Yesterday I discussed how to set up a lightweight PHP web server using Apache. Next we have to get everything running smoothly, and I came up against a frustrating realization: Apache doesn’t have a satisfying way to redirect multiple domains to canonical hostnames! In other words, it’s fairly easy to redirect one domain’s content from “www.example.com” to just plain “example.com” or to make both hostnames work, but there’s no one-stop solution to do this with a dozen domains. But I’ve hit on a method that correctly redirects alternate hostnames and will save you aggravation in the long run.
The Easy Way
Apache is one amazingly flexible web server. It handles multiple domains with ease, using the VirtualHost method, and the ServerAlias directive allows you to host permutations easily. Consider the following totally made-up example:
<VirtualHost *:80> ServerName blog.fosketts.net ServerAlias www.blog.fosketts.net ServerAlias fosketts.net ServerAlias www.fosketts.net DocumentRoot /var/www/ </VirtualHost>
This looks great, right? It tells Apache to watch any IP on port 80 for an HTTP request for a server called blog.fosketts.net and to serve it the content from /var/www/. It also tells Apache to accept plain old “fosketts.net”, “www.fosketts.net”, and even “www.blog.fosketts.net”.
What’s Wrong With Easy?
Although accepting all these hostnames seems like the friendly and correct thing to do, it’s not in your best interest. It tells web clients that the exact same content lives on four different servers, and they’ll start linking to your content every which way. Pretty soon you’ll have incoming links for all four hostnames. So what’s wrong with this?

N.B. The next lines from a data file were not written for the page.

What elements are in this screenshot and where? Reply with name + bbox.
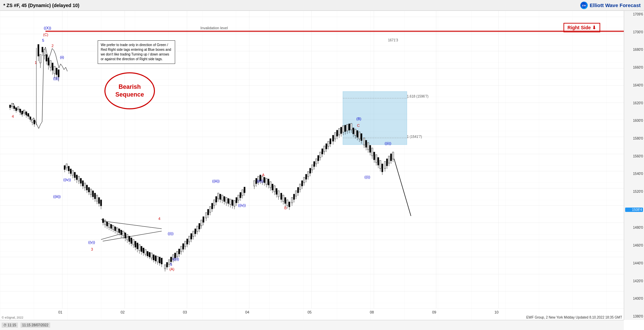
svg-rect-314 bbox=[305, 174, 307, 179]
svg-rect-168 bbox=[147, 251, 148, 256]
svg-rect-226 bbox=[207, 209, 209, 215]
svg-rect-382 bbox=[376, 155, 377, 162]
svg-rect-128 bbox=[106, 222, 108, 226]
svg-rect-234 bbox=[216, 196, 217, 202]
svg-rect-186 bbox=[166, 262, 168, 267]
svg-rect-260 bbox=[242, 190, 243, 195]
svg-rect-368 bbox=[361, 134, 362, 141]
svg-rect-86 bbox=[66, 164, 67, 168]
esignal-text: © eSignal, 2022 bbox=[2, 316, 23, 319]
svg-text:(A): (A) bbox=[169, 267, 174, 271]
svg-rect-94 bbox=[74, 172, 75, 178]
svg-text:A: A bbox=[262, 173, 265, 177]
svg-rect-282 bbox=[272, 184, 273, 190]
svg-rect-256 bbox=[238, 195, 239, 200]
svg-rect-262 bbox=[244, 187, 245, 193]
svg-rect-218 bbox=[199, 223, 200, 229]
esignal-copyright: © eSignal, 2022 bbox=[2, 316, 23, 319]
svg-rect-92 bbox=[72, 171, 73, 175]
svg-rect-116 bbox=[96, 195, 98, 201]
svg-text:((iv)): ((iv)) bbox=[63, 178, 71, 182]
svg-text:((X)): ((X)) bbox=[44, 26, 51, 30]
svg-rect-254 bbox=[236, 197, 237, 203]
svg-text:01: 01 bbox=[58, 310, 62, 314]
svg-rect-300 bbox=[291, 197, 293, 203]
svg-rect-358 bbox=[351, 123, 352, 130]
svg-rect-330 bbox=[322, 149, 323, 154]
svg-rect-322 bbox=[314, 161, 315, 167]
svg-rect-210 bbox=[191, 233, 192, 239]
svg-rect-230 bbox=[212, 203, 213, 209]
clock-icon: ⏱ bbox=[3, 323, 7, 327]
svg-text:((i)): ((i)) bbox=[168, 231, 173, 235]
svg-rect-49 bbox=[24, 110, 25, 113]
svg-rect-140 bbox=[119, 229, 120, 233]
svg-rect-51 bbox=[26, 112, 27, 115]
svg-text:(C): (C) bbox=[43, 33, 48, 37]
svg-text:4: 4 bbox=[12, 114, 14, 118]
svg-rect-53 bbox=[28, 113, 29, 116]
svg-rect-342 bbox=[334, 133, 336, 139]
svg-rect-70 bbox=[46, 54, 47, 61]
svg-rect-41 bbox=[15, 108, 17, 111]
chart-svg: ((X)) (C) 5 2 (ii) 1 ((i)) 4 ((iv)) ((ii… bbox=[0, 11, 624, 320]
svg-text:C: C bbox=[357, 123, 360, 127]
svg-text:((iii)): ((iii)) bbox=[212, 179, 220, 183]
svg-rect-198 bbox=[179, 249, 180, 254]
time-display: ⏱ 11:15 bbox=[2, 323, 18, 328]
ewf-group-info: EWF Group, 2 New York Midday Updated 8.1… bbox=[526, 316, 622, 319]
svg-rect-240 bbox=[222, 195, 223, 200]
svg-rect-328 bbox=[320, 152, 321, 157]
svg-rect-178 bbox=[157, 256, 158, 262]
svg-rect-216 bbox=[197, 226, 198, 231]
svg-rect-250 bbox=[232, 200, 233, 206]
svg-rect-286 bbox=[276, 188, 277, 194]
svg-rect-280 bbox=[270, 182, 271, 188]
trade-direction-text: We prefer to trade only in direction of … bbox=[101, 43, 171, 61]
svg-text:1 (1541'7): 1 (1541'7) bbox=[407, 135, 422, 139]
svg-rect-384 bbox=[378, 157, 379, 165]
trade-direction-textbox: We prefer to trade only in direction of … bbox=[98, 40, 175, 64]
current-price-label: 1508'4 bbox=[625, 208, 643, 212]
svg-text:08: 08 bbox=[370, 310, 374, 314]
svg-rect-356 bbox=[349, 124, 350, 130]
svg-rect-388 bbox=[382, 164, 383, 172]
svg-rect-316 bbox=[308, 172, 309, 177]
svg-rect-362 bbox=[355, 129, 356, 136]
svg-text:02: 02 bbox=[121, 310, 125, 314]
svg-rect-380 bbox=[374, 152, 375, 160]
svg-rect-302 bbox=[293, 194, 295, 199]
svg-rect-108 bbox=[88, 187, 90, 192]
price-label-1480: 1480'0 bbox=[625, 226, 643, 229]
svg-rect-45 bbox=[20, 109, 21, 112]
price-label-1380: 1380'0 bbox=[625, 315, 643, 318]
svg-rect-284 bbox=[274, 186, 275, 192]
svg-rect-350 bbox=[343, 126, 344, 132]
svg-rect-248 bbox=[230, 199, 231, 205]
svg-rect-264 bbox=[254, 181, 255, 186]
svg-rect-344 bbox=[336, 130, 338, 136]
svg-rect-90 bbox=[70, 169, 71, 174]
svg-rect-324 bbox=[316, 159, 317, 164]
svg-rect-398 bbox=[392, 152, 394, 159]
svg-rect-188 bbox=[168, 260, 170, 264]
svg-rect-334 bbox=[326, 144, 327, 149]
price-label-1460: 1460'0 bbox=[625, 244, 643, 247]
svg-rect-72 bbox=[48, 58, 49, 65]
svg-rect-132 bbox=[110, 224, 112, 228]
svg-rect-164 bbox=[143, 248, 144, 253]
svg-rect-124 bbox=[102, 219, 104, 223]
svg-rect-310 bbox=[301, 181, 303, 186]
svg-rect-112 bbox=[92, 191, 94, 197]
price-label-1520: 1520'0 bbox=[625, 190, 643, 193]
svg-rect-308 bbox=[299, 184, 301, 189]
svg-rect-228 bbox=[210, 207, 211, 212]
svg-rect-258 bbox=[240, 192, 241, 198]
svg-rect-252 bbox=[234, 200, 235, 206]
svg-rect-57 bbox=[32, 119, 33, 122]
date-value: 11:15 28/07/2022 bbox=[22, 323, 49, 327]
svg-rect-144 bbox=[123, 231, 124, 236]
svg-text:10: 10 bbox=[494, 310, 498, 314]
chart-title: * ZS #F, 45 (Dynamic) (delayed 10) bbox=[3, 3, 79, 8]
svg-rect-110 bbox=[90, 189, 92, 194]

- It’s confusing for users – They’ll start asking, “is your site www.fosketts.net or blog.fosketts.net?” It’s fine to segment things, but confusing to do it unnecessarily.
- It’s hard to configure and maintain – Once your site starts getting linked to and shared around, you’re stuck supporting all possible combinations. When you switch hosts or server platforms (ahem) you have to make sure everything still works.
- It hurts your search ranking – You might not be all that concerned with search engine placement, and it’s not as bad as some say, but splitting your traffic between multiple sites also splits your “SEO juice”.
- Web crawls overload your servers – Search engines treat each host name as a different server. If you allow links to multiple names without a proper redirect, you’ll get multiple crawls, often at the same time.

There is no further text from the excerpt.